Name Type Description Default
path str

Can be a directory where TFRecords must be saved/loaded

required
Source code in otbtf/tfrecords.py
def __init__(self, path: str):
    """
    Params:
        path: Can be a directory where TFRecords must be saved/loaded
    """
    self.dirpath = path
    os.makedirs(self.dirpath, exist_ok=True)
    self.output_types_file = os.path.join(
        self.dirpath, "output_types.json"
    )
    self.output_shapes_file = os.path.join(
        self.dirpath, "output_shapes.json"
    )
    self.output_shapes = self.load(self.output_shapes_file) \
        if os.path.exists(self.output_shapes_file) else None
    self.output_types = self.load(self.output_types_file) \
        if os.path.exists(self.output_types_file) else None

ds2tfrecord(dataset, n_samples_per_shard=100, drop_remainder=True)

Convert and save samples from dataset object to tfrecord files.

Parameters:

Name Type Description Default
dataset Any

Dataset object to convert into a set of tfrecords

required
n_samples_per_shard int

Number of samples per shard

100
drop_remainder bool

Whether additional samples should be dropped. Advisable if using multiworkers training. If True, all TFRecords will have n_samples_per_shard samples

True
Source code in otbtf/tfrecords.py
def ds2tfrecord(
        self,
        dataset: Any,
        n_samples_per_shard: int = 100,
        drop_remainder: bool = True
):
    """
    Convert and save samples from dataset object to tfrecord files.

    Params:
        dataset: Dataset object to convert into a set of tfrecords
        n_samples_per_shard: Number of samples per shard
        drop_remainder: Whether additional samples should be dropped.
            Advisable if using multiworkers training. If True, all
            TFRecords will have `n_samples_per_shard` samples

    """
    logging.info("%s samples", dataset.size)

    nb_shards = dataset.size // n_samples_per_shard
    if not drop_remainder and dataset.size % n_samples_per_shard > 0:
        nb_shards += 1

    output_shapes = dict(dataset.output_shapes.items())
    self.save(output_shapes, self.output_shapes_file)

    output_types = {
        key: output_type.name
        for key, output_type in dataset.output_types.items()
    }
    self.save(output_types, self.output_types_file)

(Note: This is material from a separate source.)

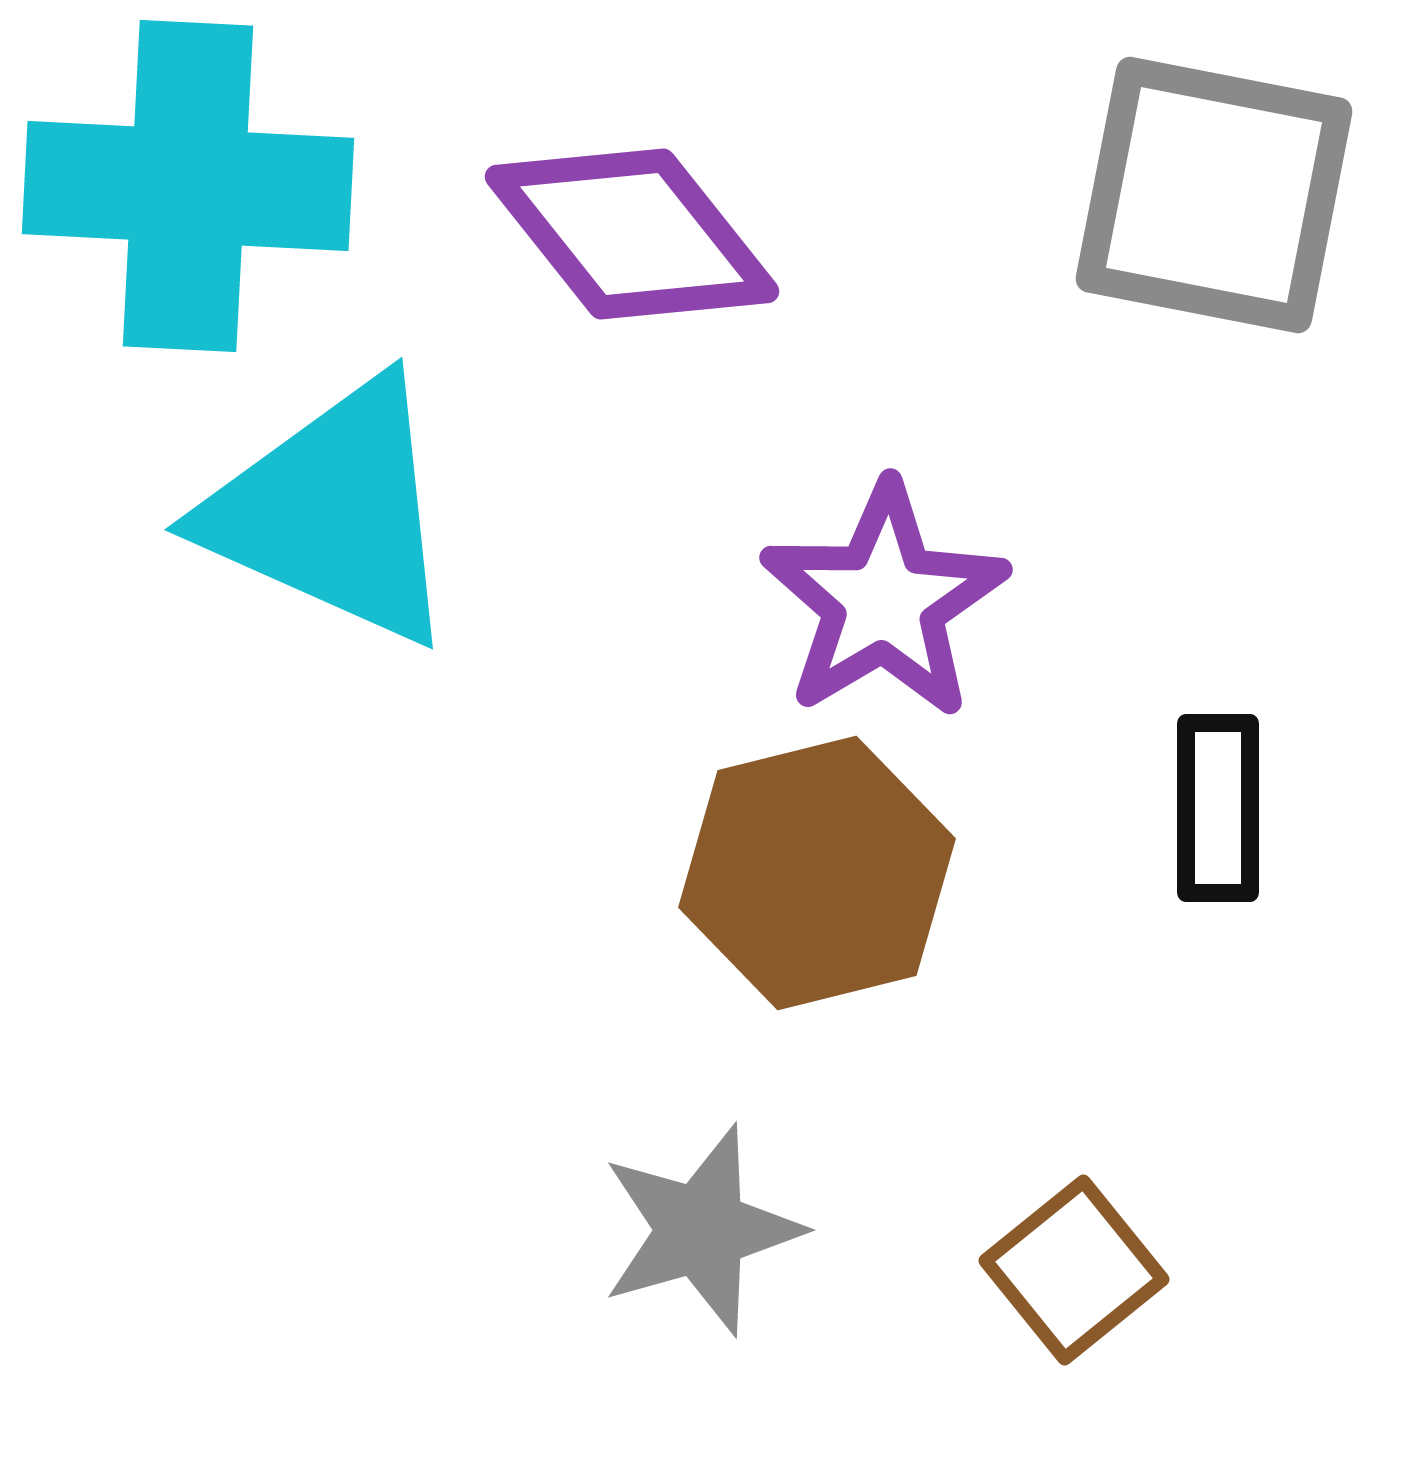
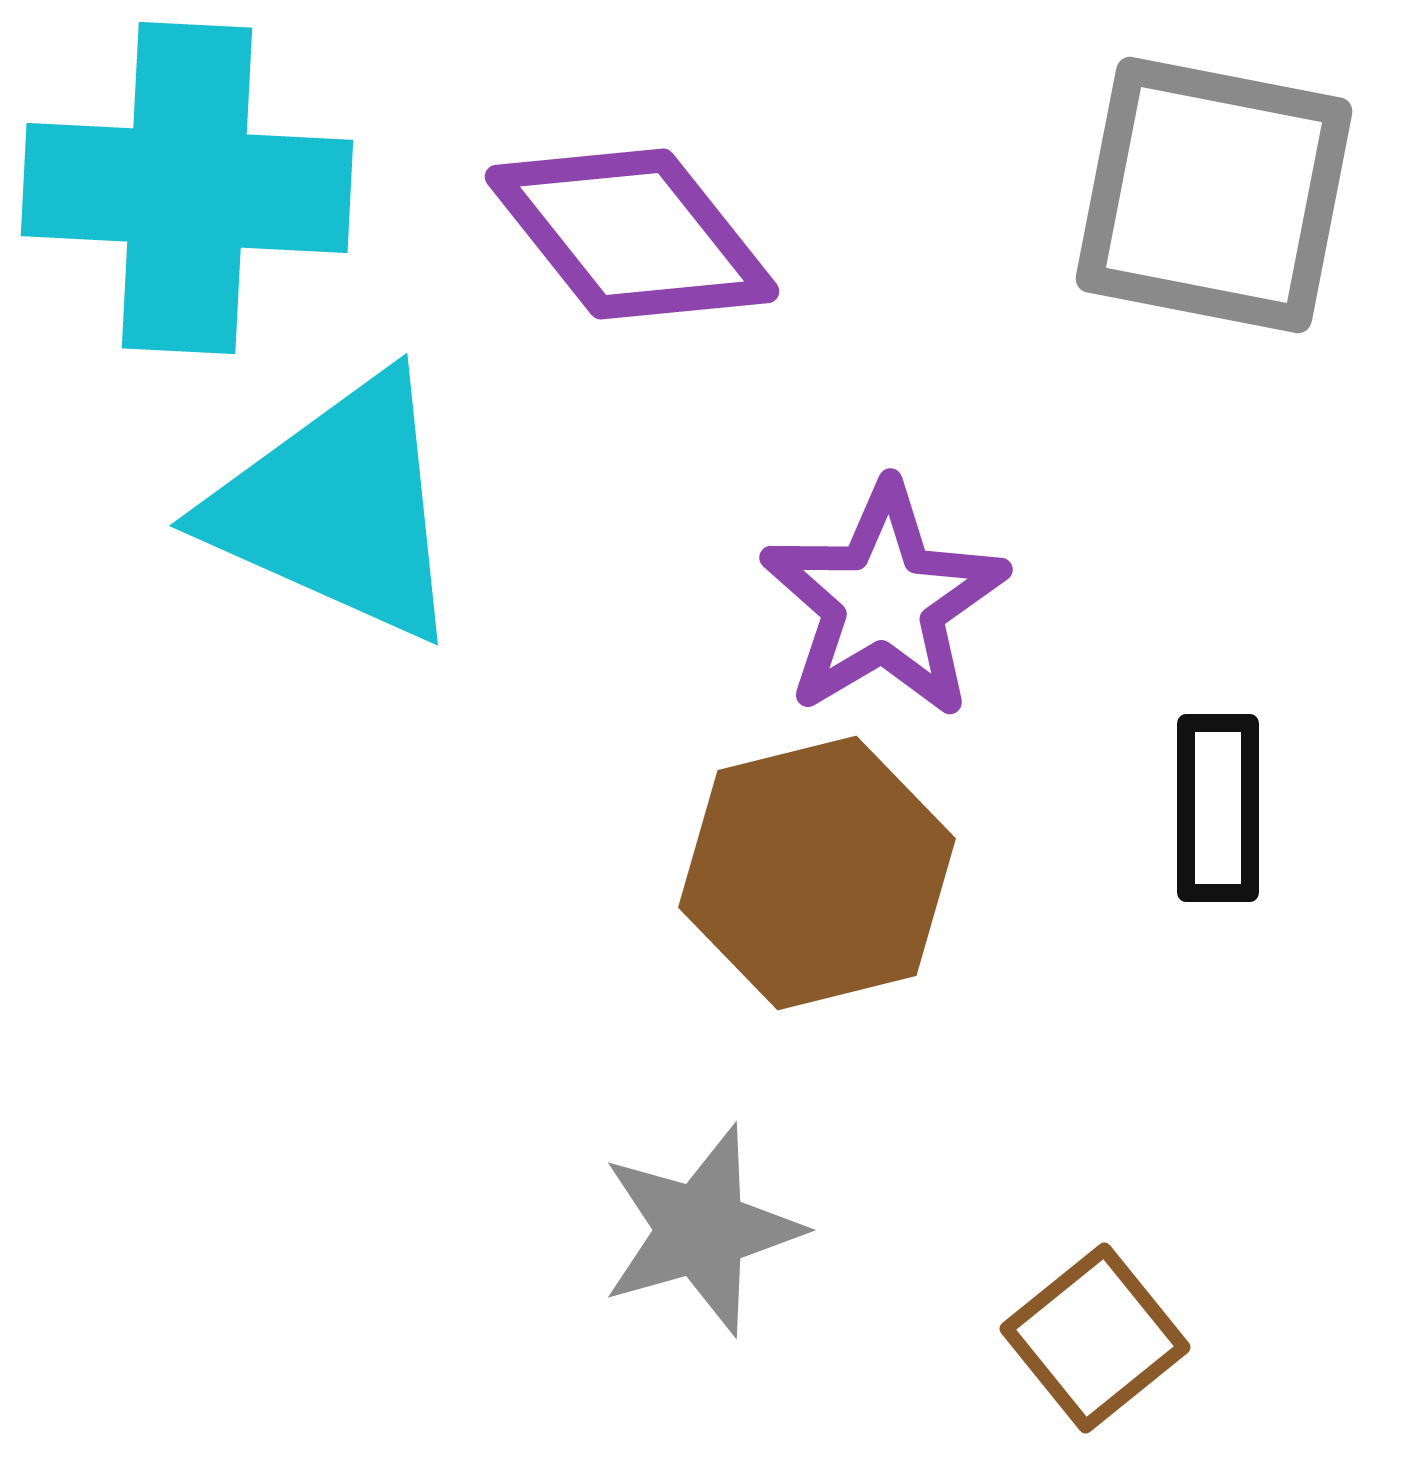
cyan cross: moved 1 px left, 2 px down
cyan triangle: moved 5 px right, 4 px up
brown square: moved 21 px right, 68 px down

    for i in tqdm(range(nb_shards)):

        if (i + 1) * n_samples_per_shard <= dataset.size:
            nb_sample = n_samples_per_shard
        else:
            nb_sample = dataset.size - i * n_samples_per_shard

        filepath = os.path.join(self.dirpath, f"{i}.records")
        with tf.io.TFRecordWriter(filepath) as writer:
            for _ in range(nb_sample):
                sample = dataset.read_one_sample()
                serialized_sample = {
                    name: tf.io.serialize_tensor(fea)
                    for name, fea in sample.items()
                }
                features = {
                    name: self._bytes_feature(serialized_tensor)
                    for name, serialized_tensor in
                    serialized_sample.items()
                }
                tf_features = tf.train.Features(feature=features)
                example = tf.train.Example(features=tf_features)
                writer.write(example.SerializeToString())

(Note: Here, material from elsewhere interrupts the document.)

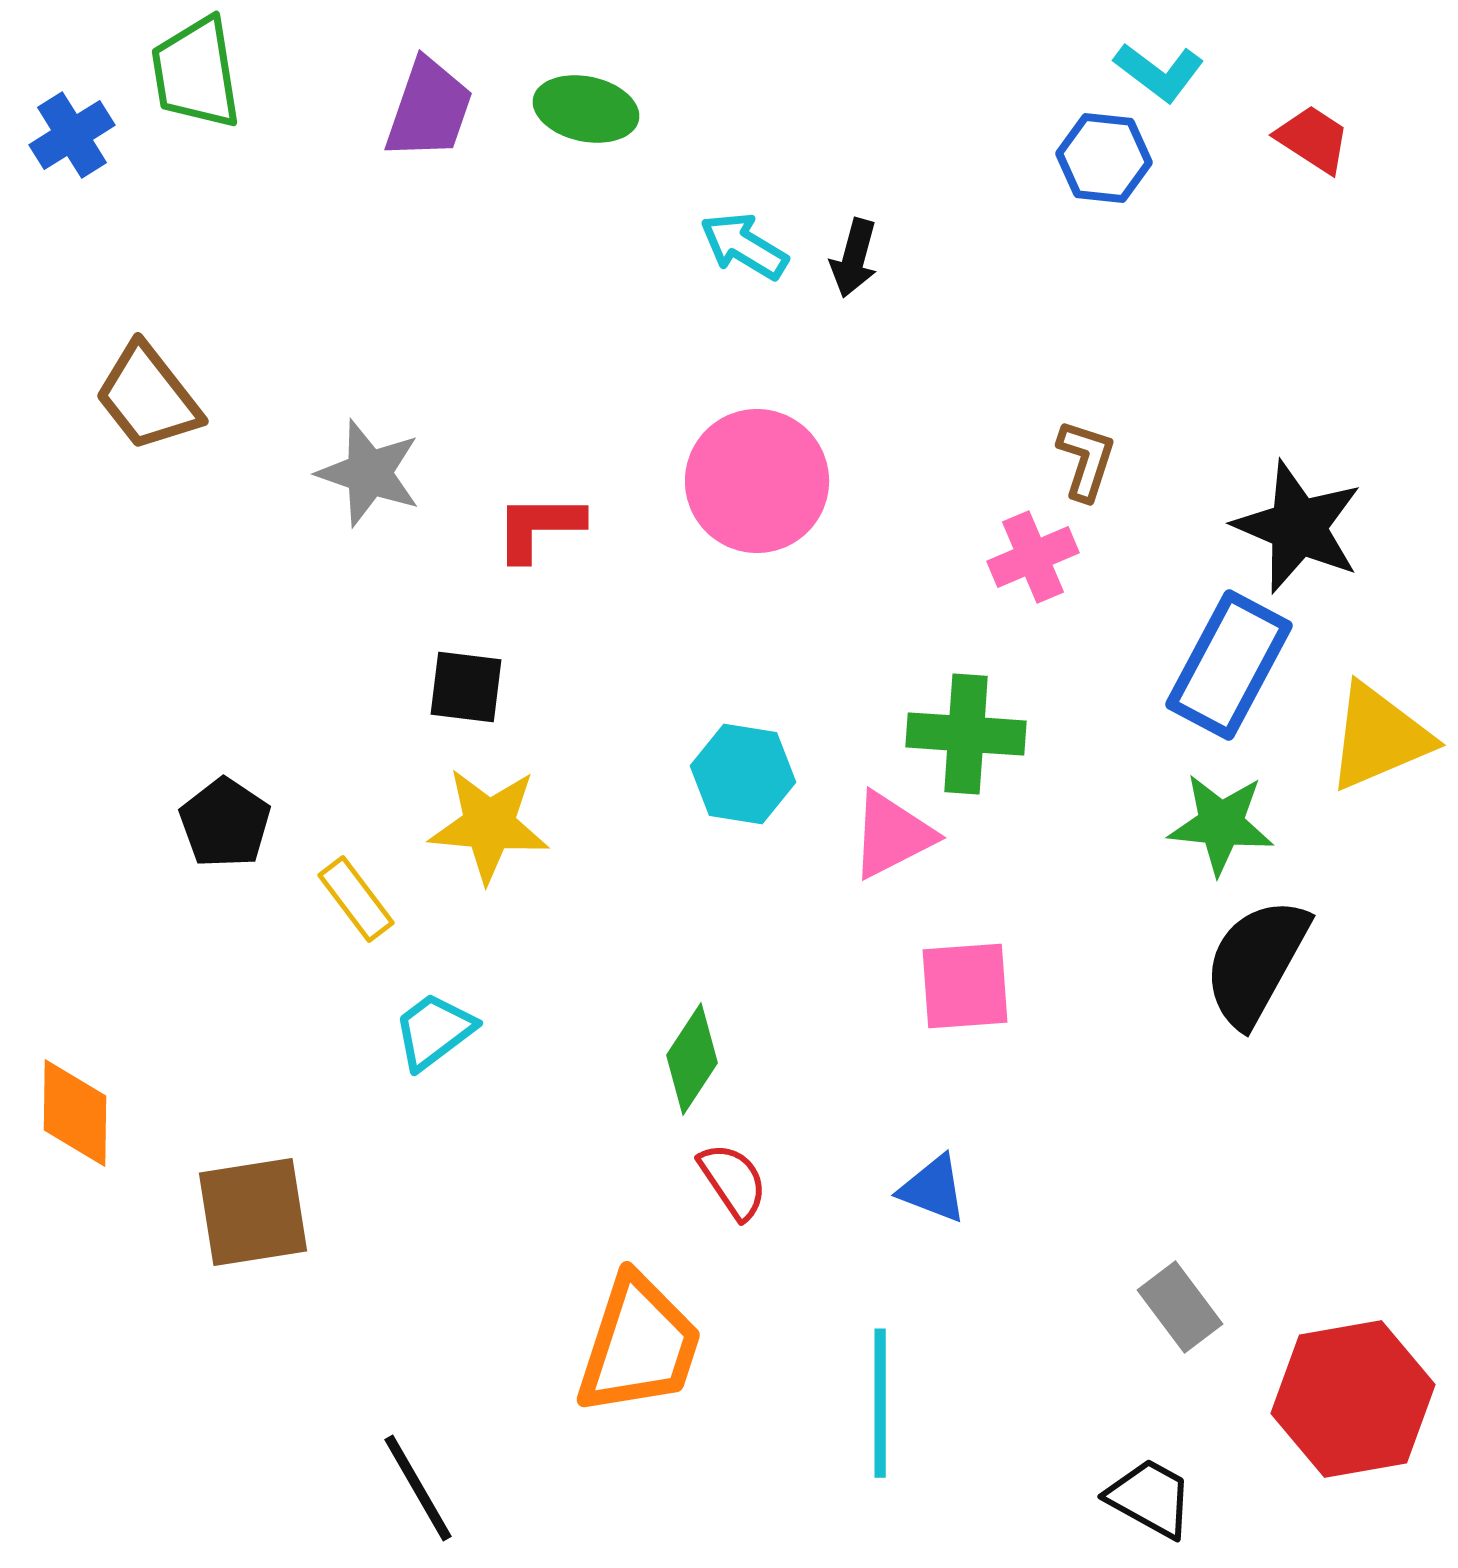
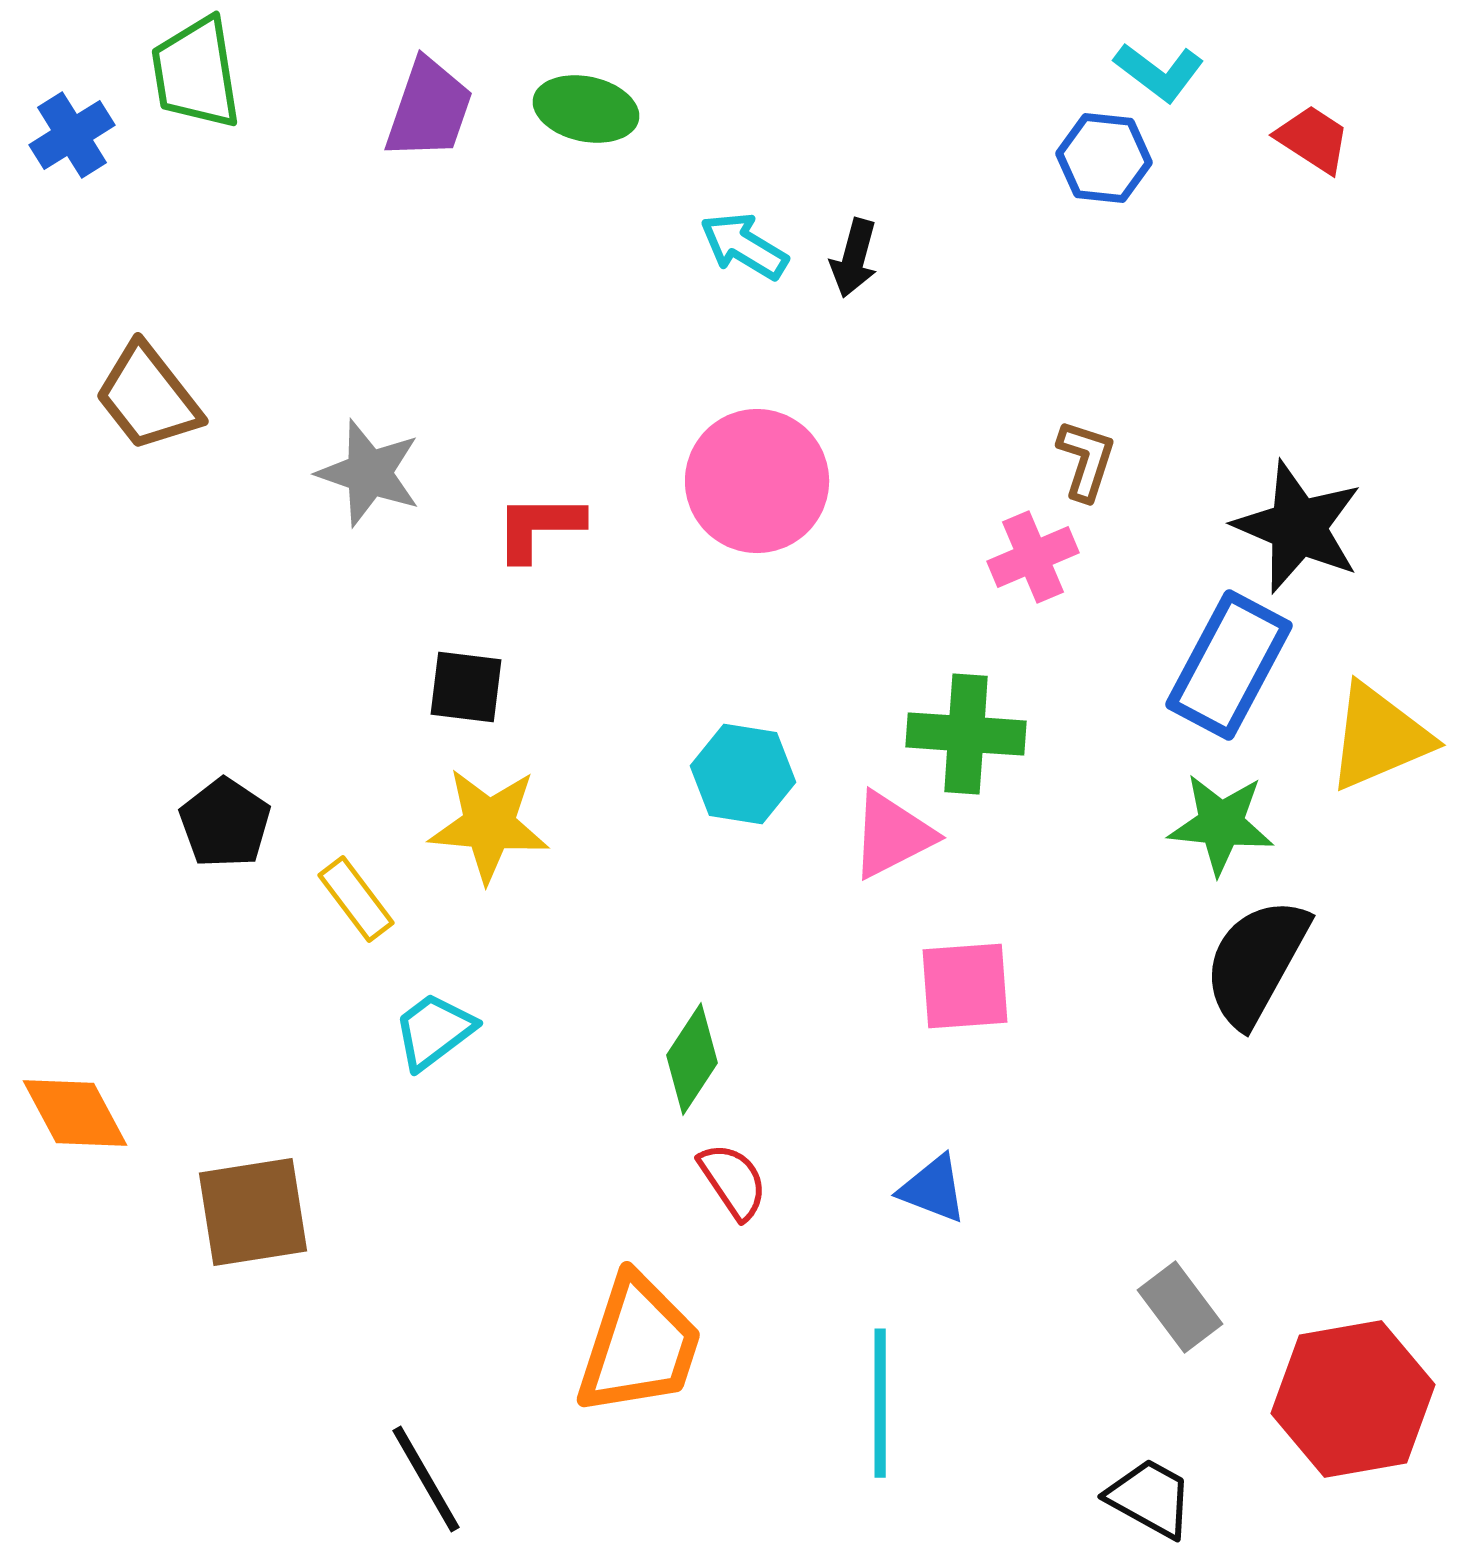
orange diamond: rotated 29 degrees counterclockwise
black line: moved 8 px right, 9 px up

load(filepath) staticmethod

Return data from JSON format.

Parameters:

Name Type Description Default
filepath str

Input file name

required
Source code in otbtf/tfrecords.py
@staticmethod
def load(filepath: str):
    """
    Return data from JSON format.

    Args:
        filepath: Input file name

    """
    with open(filepath, 'r') as file:
        return json.load(file)

parse_tfrecord(example, target_keys, preprocessing_fn=None, **kwargs)

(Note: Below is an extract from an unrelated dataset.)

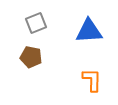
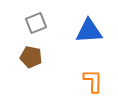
orange L-shape: moved 1 px right, 1 px down
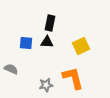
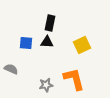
yellow square: moved 1 px right, 1 px up
orange L-shape: moved 1 px right, 1 px down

Parse example object to sample dict.

Parameters:

Name Type Description Default
example Any

Example object to parse

required
target_keys List[str]

list of keys of the targets

required
preprocessing_fn Callable

Optional. A preprocessing function that process the input example

None
kwargs

some keywords arguments for preprocessing_fn

{}
Source code in otbtf/tfrecords.py
def parse_tfrecord(
        self,
        example: Any,
        target_keys: List[str],
        preprocessing_fn: Callable = None,
        **kwargs
):
    """
    Parse example object to sample dict.

    Params:
        example: Example object to parse
        target_keys: list of keys of the targets
        preprocessing_fn: Optional. A preprocessing function that process
            the input example
        kwargs: some keywords arguments for preprocessing_fn

    """
    read_features = {
        key: tf.io.FixedLenFeature([], dtype=tf.string)
        for key in self.output_types
    }
    example_parsed = tf.io.parse_single_example(example, read_features)

    # Tensor with right data type
    for key, out_type in self.output_types.items():
        example_parsed[key] = tf.io.parse_tensor(
            example_parsed[key],
            out_type=out_type
        )

    # Ensure shape
    for key, shape in self.output_shapes.items():
        example_parsed[key] = tf.ensure_shape(example_parsed[key], shape)

    # Preprocessing
    example_parsed_prep = preprocessing_fn(
        example_parsed, **kwargs
    ) if preprocessing_fn else example_parsed

    # Differentiating inputs and targets
    input_parsed = {
        key: value for (key, value) in example_parsed_prep.items()
        if key not in target_keys
    }
    target_parsed = {
        key: value for (key, value) in example_parsed_prep.items()
        if key in target_keys
    }

    return input_parsed, target_parsed

read(batch_size, target_keys, n_workers=1, drop_remainder=True, shuffle_buffer_size=None, preprocessing_fn=None, shard_policy=tf.data.experimental.AutoShardPolicy.AUTO, prefetch_buffer_size=tf.data.experimental.AUTOTUNE, num_parallel_calls=tf.data.experimental.AUTOTUNE, **kwargs)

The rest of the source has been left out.